# What this task involves
Filter the data for "features" and copy matching lines.

(Document layout analysis data)
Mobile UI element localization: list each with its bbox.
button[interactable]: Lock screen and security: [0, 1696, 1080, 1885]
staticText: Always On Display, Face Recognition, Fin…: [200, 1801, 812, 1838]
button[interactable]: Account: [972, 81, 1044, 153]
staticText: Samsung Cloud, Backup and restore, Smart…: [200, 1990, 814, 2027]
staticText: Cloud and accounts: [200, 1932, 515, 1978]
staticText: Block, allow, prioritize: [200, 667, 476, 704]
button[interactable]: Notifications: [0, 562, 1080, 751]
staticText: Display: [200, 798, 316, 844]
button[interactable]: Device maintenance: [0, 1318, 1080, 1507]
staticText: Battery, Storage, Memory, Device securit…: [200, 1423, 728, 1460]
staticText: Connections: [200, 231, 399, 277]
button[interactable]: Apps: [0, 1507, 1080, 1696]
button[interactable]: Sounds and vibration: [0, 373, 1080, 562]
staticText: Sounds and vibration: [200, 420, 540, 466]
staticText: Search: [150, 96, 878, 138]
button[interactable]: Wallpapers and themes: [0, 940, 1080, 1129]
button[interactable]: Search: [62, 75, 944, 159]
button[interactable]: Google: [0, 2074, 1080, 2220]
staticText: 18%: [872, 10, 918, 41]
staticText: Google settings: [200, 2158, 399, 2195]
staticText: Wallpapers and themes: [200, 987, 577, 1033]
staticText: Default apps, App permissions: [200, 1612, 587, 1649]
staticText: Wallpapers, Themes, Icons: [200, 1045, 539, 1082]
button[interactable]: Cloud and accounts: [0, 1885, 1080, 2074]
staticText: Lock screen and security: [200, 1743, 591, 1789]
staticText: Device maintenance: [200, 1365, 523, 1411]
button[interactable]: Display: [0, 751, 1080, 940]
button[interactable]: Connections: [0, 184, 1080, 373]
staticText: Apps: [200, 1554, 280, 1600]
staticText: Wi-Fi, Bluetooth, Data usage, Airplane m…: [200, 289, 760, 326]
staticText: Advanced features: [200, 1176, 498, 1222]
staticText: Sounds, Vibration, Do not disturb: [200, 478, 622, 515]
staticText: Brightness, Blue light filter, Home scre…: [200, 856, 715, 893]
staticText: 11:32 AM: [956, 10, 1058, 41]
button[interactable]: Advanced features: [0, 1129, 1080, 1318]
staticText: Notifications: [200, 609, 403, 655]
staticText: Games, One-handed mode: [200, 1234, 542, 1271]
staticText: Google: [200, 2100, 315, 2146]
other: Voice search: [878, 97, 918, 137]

# Written solution
staticText: Advanced features: [200, 1176, 498, 1222]
button[interactable]: Advanced features: [0, 1129, 1080, 1318]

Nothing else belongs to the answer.